“I AM PROUD TO FOLLOW IN THE FOOTSTEPS OF AMBROGIO BECCARIA!”
Since his victorious arrival in the second stage at 1:26 am (Paris time) last night, Luca Rosetti (998 – Race = Care) had no choice but to wait, watch in hand, for his direct competitors to cross the line with gaps large enough to make up for the delay he had accumulated in the first act to determine his final ranking.
By midday this Sunday, the doubt finally lifted, and the sailor received confirmation (pending jury approval) of his victory in the 24th edition of La Boulangère Mini Transat in the Series category.

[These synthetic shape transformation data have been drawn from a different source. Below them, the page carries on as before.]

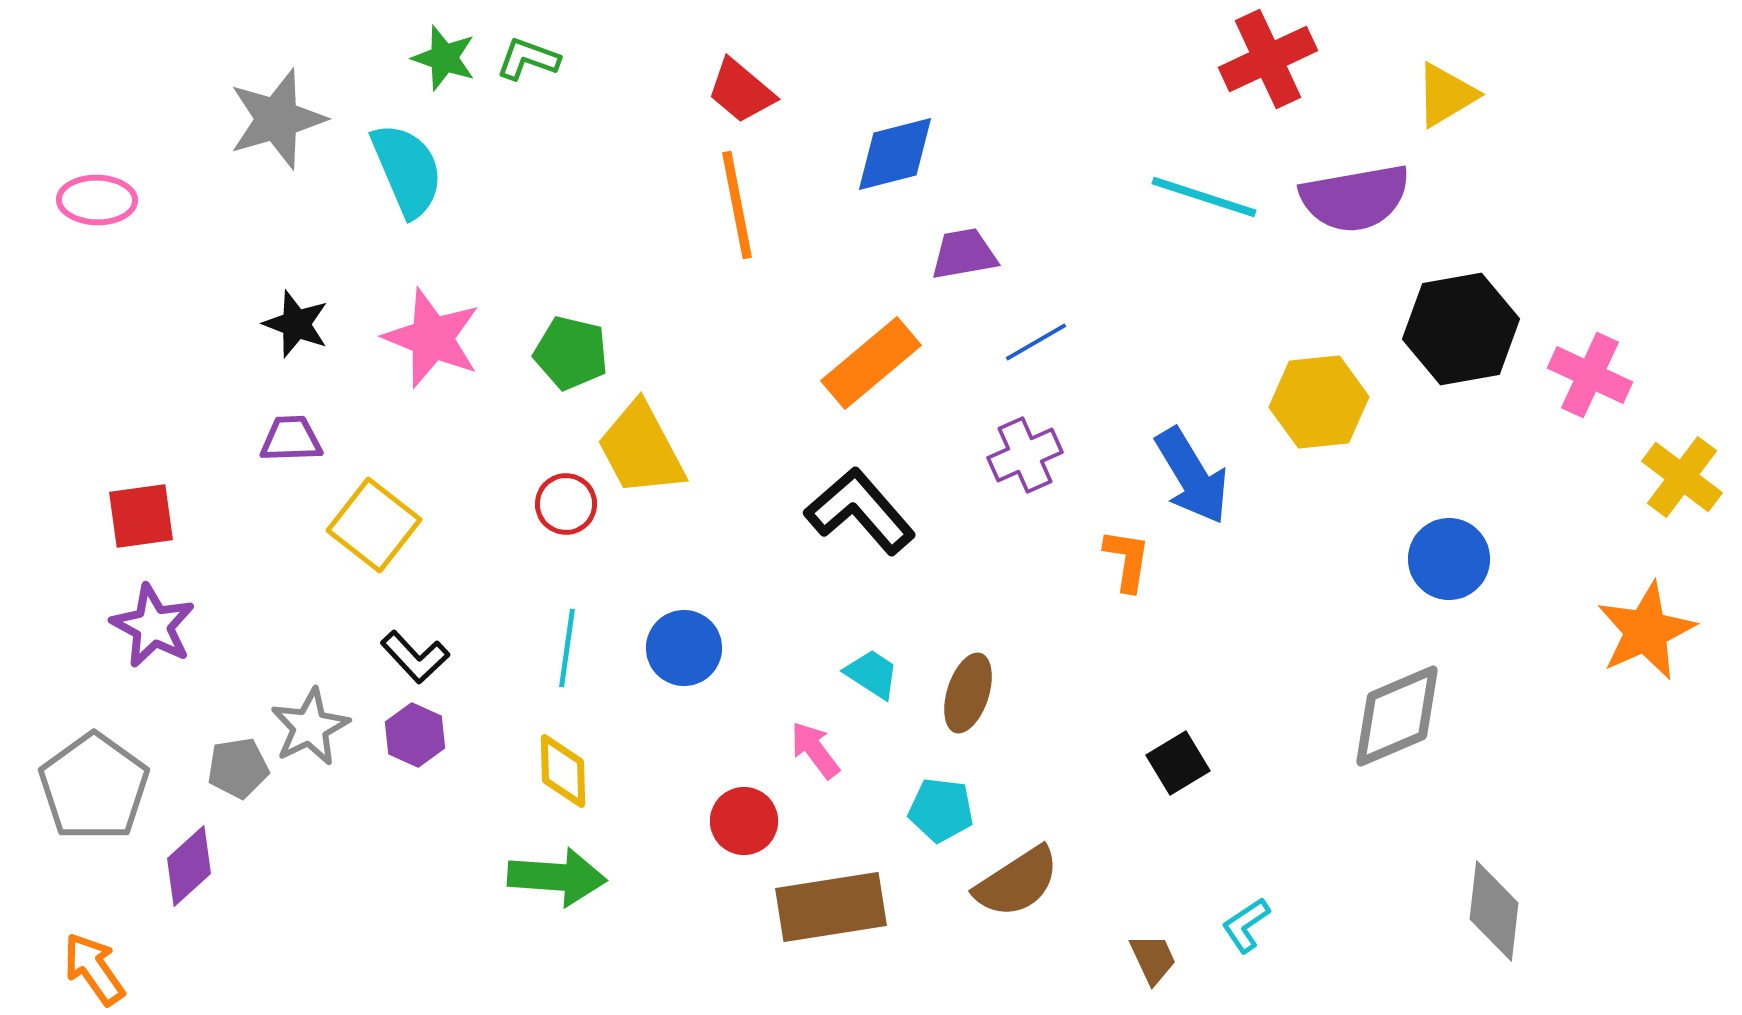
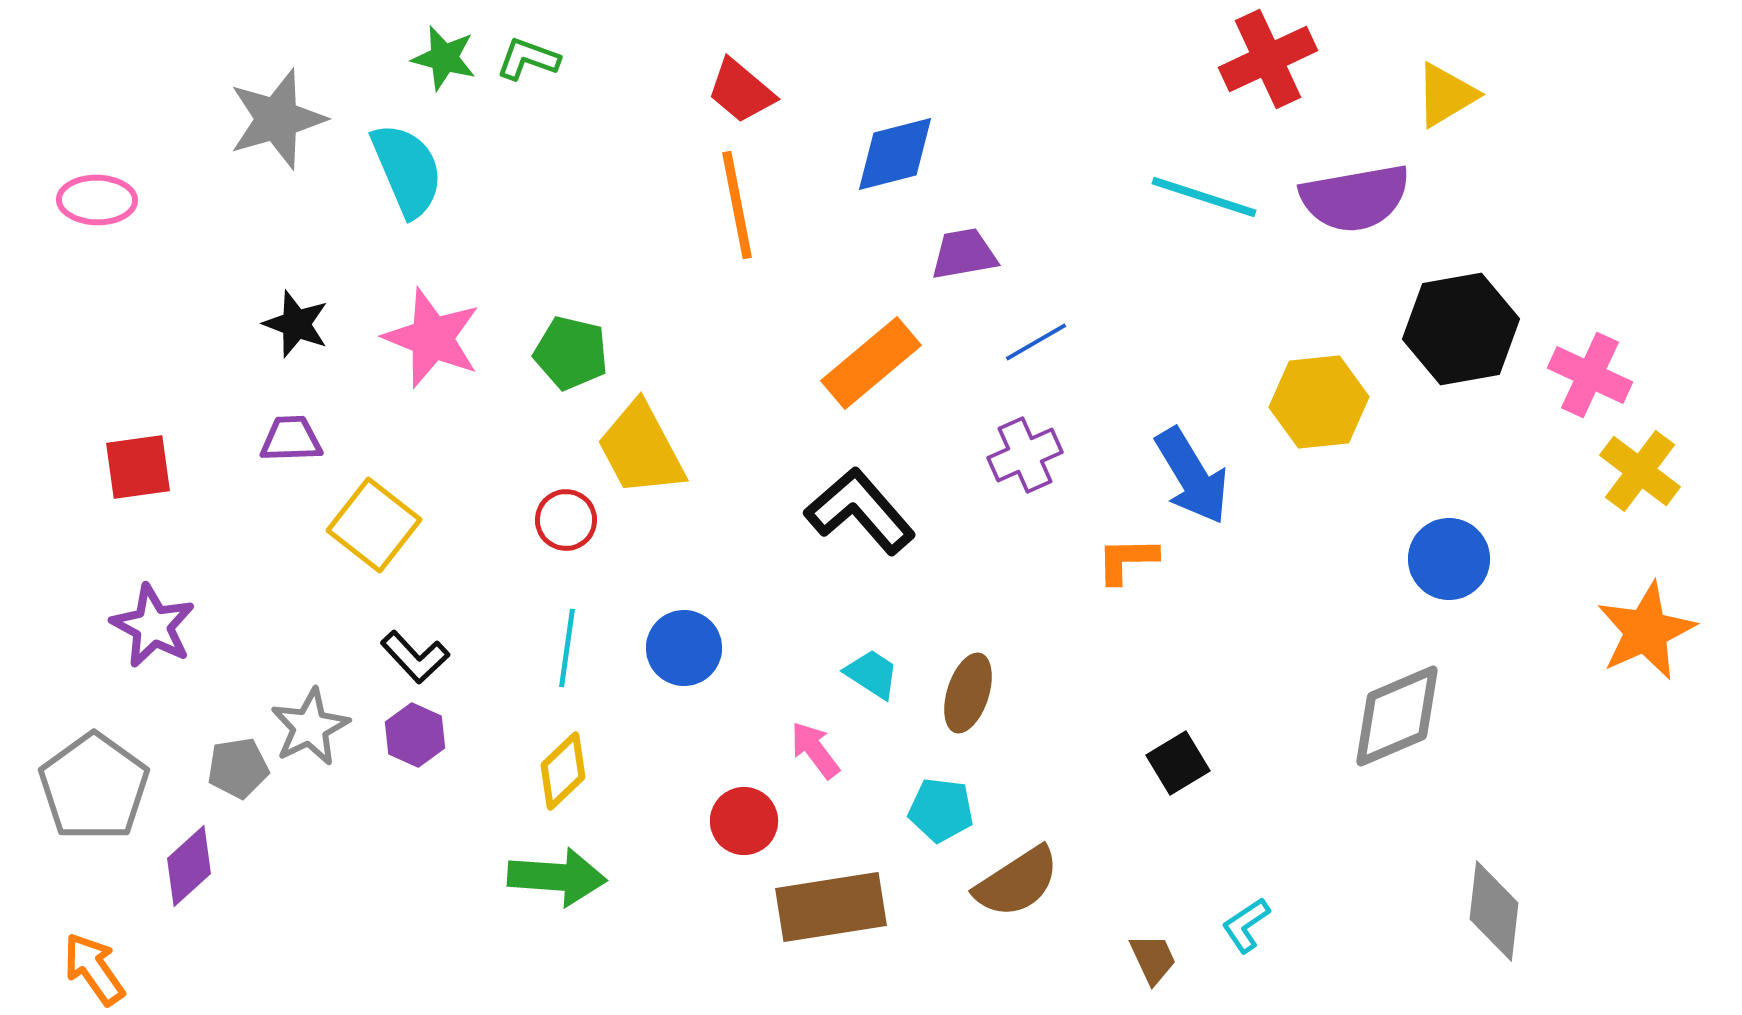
green star at (444, 58): rotated 4 degrees counterclockwise
yellow cross at (1682, 477): moved 42 px left, 6 px up
red circle at (566, 504): moved 16 px down
red square at (141, 516): moved 3 px left, 49 px up
orange L-shape at (1127, 560): rotated 100 degrees counterclockwise
yellow diamond at (563, 771): rotated 48 degrees clockwise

The contract is fully fulfilled for the Italian, who becomes the eighth foreigner and the second representative of his country to win the event after the successful Ambrogio Beccaria!
The verdict is in: Bruno Lemunier (893 – Kalisto & Aérofab) and Michaël Gendebien (921 – Barillec Marine – Actemium), with whom you were in contention for victory, will ultimately finish behind you. How do you feel?
“It’s relatively indescribable. In the last few hours, it’s true that I spent time watching my watch and doing some calculations, but it didn’t stress me out more than that. I already had the satisfaction of how I managed my race and, by extension, the feeling of a job well done, which was essential for me. After my first Mini Transat in 2019, I chose to relaunch a project, but this time fully focused on performance rather than the adventure side. I came with strong ambitions, and I didn’t hide my goals of victory. In the first stage, I showed that I was in the game. I led the fleet for a long time before facing the weather’s uncertainties at the end of the course and paying dearly for my East option, like many others. In the second stage, I really made the difference. I had good feelings. At times, I even felt literally in a state of grace. Everything generally went well, and I didn’t have major technical issues. Of course, I experienced some difficult moments. It’s normal when you spend 14 days alone at sea. There were doubts, moments of solitude, but in the end, these are things that you also seek when you embark on such an endeavor.”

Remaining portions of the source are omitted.